What if It’s the Brain?
Guest post by Bridget Johnson
Bridget Johnson is the Founder of The Deans’ Roundtable—a thriving professional development community where student life leaders connect, collaborate, and innovate. Over the past decade, we’ve grown from a one-off conference into a nationwide movement empowering deans and student affairs professionals across independent schools.
The Conversation Schools Aren’t Having Enough
In a recent episode of The Table, I sat down with Mitch Weisburgh, an educator, author, and founder of the Mindshifting Community. Mitch is also the author of two books: Mind Shifting: Stop Your Brain from Sabotaging Your Happiness and Success and his second, MindShifting: Conflict and Collaboration, released in December 2025.
What we discussed goes beyond the usual conversation about educator wellness or student behavior. It gets at something more fundamental: the way our brains operate under pressure, and how learning to recognize that can change everything from how we lead a faculty meeting to how a student handles a classroom conflict.
This is a conversation worth having in every school, at every level.

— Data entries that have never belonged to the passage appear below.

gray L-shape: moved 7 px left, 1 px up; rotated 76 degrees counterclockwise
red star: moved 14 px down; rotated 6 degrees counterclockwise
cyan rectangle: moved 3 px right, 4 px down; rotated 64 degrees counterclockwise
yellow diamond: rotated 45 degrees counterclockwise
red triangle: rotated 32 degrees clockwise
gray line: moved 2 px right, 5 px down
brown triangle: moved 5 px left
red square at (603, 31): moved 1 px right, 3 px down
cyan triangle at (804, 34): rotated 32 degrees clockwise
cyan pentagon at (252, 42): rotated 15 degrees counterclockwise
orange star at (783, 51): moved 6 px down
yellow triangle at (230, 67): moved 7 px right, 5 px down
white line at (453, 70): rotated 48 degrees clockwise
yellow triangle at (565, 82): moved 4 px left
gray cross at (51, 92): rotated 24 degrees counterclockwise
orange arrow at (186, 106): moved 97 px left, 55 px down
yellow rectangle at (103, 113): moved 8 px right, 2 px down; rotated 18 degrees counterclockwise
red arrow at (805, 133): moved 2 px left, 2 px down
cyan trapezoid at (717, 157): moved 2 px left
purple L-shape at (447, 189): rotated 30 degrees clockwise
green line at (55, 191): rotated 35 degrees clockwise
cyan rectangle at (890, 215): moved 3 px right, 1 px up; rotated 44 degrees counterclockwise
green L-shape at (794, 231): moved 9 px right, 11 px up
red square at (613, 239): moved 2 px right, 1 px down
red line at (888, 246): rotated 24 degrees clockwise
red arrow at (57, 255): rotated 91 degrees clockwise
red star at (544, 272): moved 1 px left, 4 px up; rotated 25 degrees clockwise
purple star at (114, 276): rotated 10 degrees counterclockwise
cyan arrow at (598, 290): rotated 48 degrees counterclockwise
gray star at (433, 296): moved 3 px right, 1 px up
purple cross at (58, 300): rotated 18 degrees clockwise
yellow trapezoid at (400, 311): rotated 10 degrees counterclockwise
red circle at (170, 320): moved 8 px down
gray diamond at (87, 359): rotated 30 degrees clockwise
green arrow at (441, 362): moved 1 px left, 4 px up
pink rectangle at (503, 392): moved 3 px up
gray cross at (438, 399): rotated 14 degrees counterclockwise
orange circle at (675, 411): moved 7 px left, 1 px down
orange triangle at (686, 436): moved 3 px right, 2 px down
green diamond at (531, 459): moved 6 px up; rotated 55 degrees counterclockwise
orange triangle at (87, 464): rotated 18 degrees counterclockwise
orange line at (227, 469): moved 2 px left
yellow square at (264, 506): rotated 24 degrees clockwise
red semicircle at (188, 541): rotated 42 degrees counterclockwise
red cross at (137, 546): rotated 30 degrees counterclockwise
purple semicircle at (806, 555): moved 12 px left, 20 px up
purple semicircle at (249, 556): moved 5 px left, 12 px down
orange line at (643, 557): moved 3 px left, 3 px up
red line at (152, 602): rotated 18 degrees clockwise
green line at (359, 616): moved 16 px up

What Is Mind Shifting, Exactly?
Mitch described mind shifting as a framework built on three pillars that he identified after drawing from fields as varied as neuroscience, economics, psychology, and coaching:
- Resourcefulness: Knowing how to work with your brain rather than against it when it defaults to limiting reactions
- Resilience: Understanding that a first attempt that doesn’t work is feedback, not failure
- Collaboration: Building genuine skills for working through disagreement and conflict, not just around it
The framework grew from Mitch’s experience in education technology, where he spent years watching schools adopt tools and programs that still weren’t producing kids prepared for adult life. He eventually developed a two-day workshop for college students on how successful people make sense of difficult situations, and the response was immediate. Students who walked in resigned to certain ways of thinking left feeling that they actually had more power than they realized.
That insight is worth sitting with, especially when we think about what we’re trying to build in schools.
The Survival Brain vs. The Sage Brain
One of the most useful frameworks Mitch shared is the way he divides brain function into two modes: the survival (or limbic) brain and the resourceful brain, which he calls the sage brain.
The survival brain reacts in roughly two hundredths of a second. It’s fast, efficient, and designed to protect us. It operates through what Mitch calls the “five F’s”: fight, flight, freeze, fluency (automatic habitual responses), and following (mirroring the behavior of those around us). He also raised the possibility of a sixth: fawn, the impulse to over-please as a protective response.
The sage brain, located in the prefrontal cortex, takes two to three seconds to come online. It’s where curiosity, creativity, empathy, and reasoned decision-making live.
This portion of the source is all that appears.